Enforcement Bureaucracy
There was a Dean of Women but no Dean of Men. She worked for the Dean of Students and focused on enforcing the rules for females. The Associated Women Students (AWS), an elected student group, assisted her. All women students “belonged” to AWS. Dorm standards boards enforced hall rules such as noise complaints or other minor infractions.
From the Cornhusker 1966 (yearbook), p. 207.
Gender Segregation
Prior to Title IX, student organizations were frequently single gender, including many academic honorary societies. In journalism, for example, women joined Theta Sigma Phi while men belonged to Sigma Delta Chi. Phi Beta Kappa was an exception. Usually there were parallel groups like the male “Corn Cobs” and female “Tassels” athletic boosters. The Mortar Boards were all women and the Innocents all men. Mortar Boards were “tapped” and Innocents literally tackled.
Residence halls were STRICTLY sex segregated. A maintenance man coming to a female unit had to yell “man on the floor” lest he catch a someone running around in her undies at mid-day. During open houses, doors had to be kept open. Males were allowed to help women move into or out of their rooms at specified times.
I don’t recall any intercollegiate sports for women although there were likely some intramural sports. NU was a national leader in promoting non-competitive fitness programs for females while shunning competitive athletics for them.
The Change
The rules under which my class entered NU in 1965 had changed little since the 1940s when my mother was a student. However, we ‘60s women rebelled.
Upper class women agitated for keys that would allow them to come in when they chose. After a GREAT deal of discussion about whether women were responsible enough to handle such freedom, seniors then juniors were allowed to check out keys under tight restrictions:
- Keys had to be checked out before 7 p.m. If your plans to go out changed later, too bad.

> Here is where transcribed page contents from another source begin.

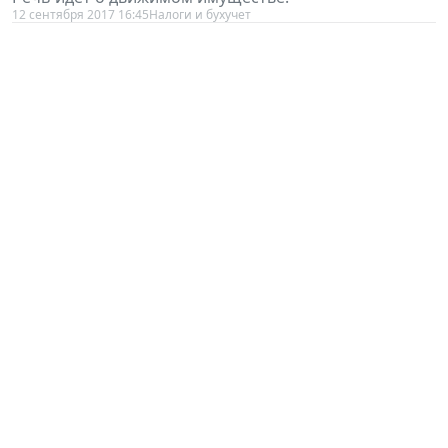
12 сентября 2017 16:45
Налоги и бухучет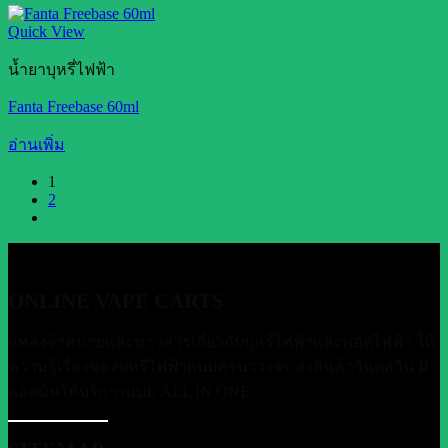
Quick View
น้ำยาบุหรี่ไฟฟ้า
Fanta Freebase 60ml
อ่านเพิ่ม
1
2
ONLINE VAPE CARTS
แหล่งจำหน่ายและข่าวสารเกี่ยวกับบุหรี่ไฟฟ้าและพอตไฟฟ้า ให้
ความรู้เรื่องของบุหรี่ไฟฟ้าแบบครบววงจร ส่งสินค้าวันต่อวัน มี
แอดมินให้บริการแบบ ALL IN ONE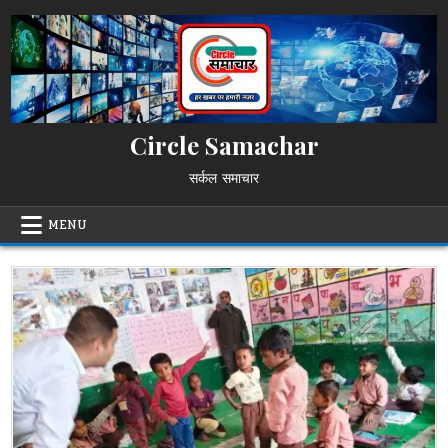
Skip
to
content
Circle Samachar
सर्कल समाचार
MENU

Many women checked out keys daily just to be safe.
- Women could lose key privileges if they let underclassmen in after hours.
- A woman who lost her key lost key privileges and had to pay a great deal to replace it.

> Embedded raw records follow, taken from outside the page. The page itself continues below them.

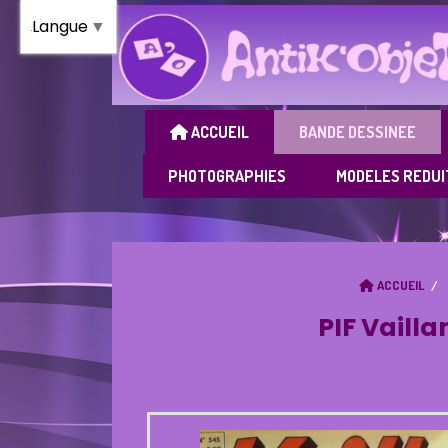
Panneau de gestion des cookies
Langue
▼
ACCUEIL
BANDE DESSINEE
PHOTOGRAPHIES
MODELES REDUI
ACCUEIL
PIF Vailla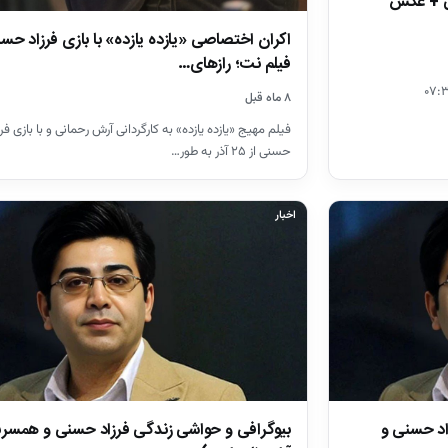
ی + عکس
اکران اختصاصی «یازده یازده» با بازی فرزاد حس
فیلم نت؛ رازهای…
۸ ماه قبل
فیلم مهیج «یازده یازده» به کارگردانی آرش رحمانی و با بازی فرز
حسنی از ۲۵ آذر به طور…
اخبار
اد حسنی و
بیوگرافی و حواشی زندگی فرزاد حسنی و همسر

A few sorority houses initially did not participate in the program because their alums would not allow it. Eventually the nonsense of curfews disappeared, as did the dress codes and the sign in sheets. Coed “visitation” in which men and women were allowed in each others’ rooms during specified hours paved the way for unlimited visiting access and then to today’s coed dorms.
One brave soul in the spring of 1967 rebelled against the housing requirement and moved out saying she couldn’t afford the dorm. She was expelled, but when the Rag (DN to today’s students) carried the story, it sparked a student rebellion that led to her readmission and rules changes. It was our greatest triumph as student journalists!
It took Title IX (1972) to create today’s great women’s sports programs and to integrate most student groups.
AWS is history along with WRH. Never again will hundreds of women and their dates battle to reach the doors of a dorm before they were locked for curfew. Gone are the days when hungry freshman women couldn’t order a pizza delivery after 9 p.m. or when a woman couldn’t stay at the library studying until it closed at midnight. Who can conceive of not wearing jeans to class or even church? How many UNL women even OWN a pair of pantyhose?
I wonder what Dean of Women Helen Snyder thinks of it all!
The author and her colleagues at the Daily Nebraskan. Only one of these students has no curfew. From the Cornhusker 1967 (yearbook), p. 233.
Eileen Wirth is a professor emeritus of journalism at Creighton University and a current member of History Nebraska’s Board of Trustees. She is the author of From Society Page to Front Page: Nebraska Women in Journalism (University of Nebraska Press).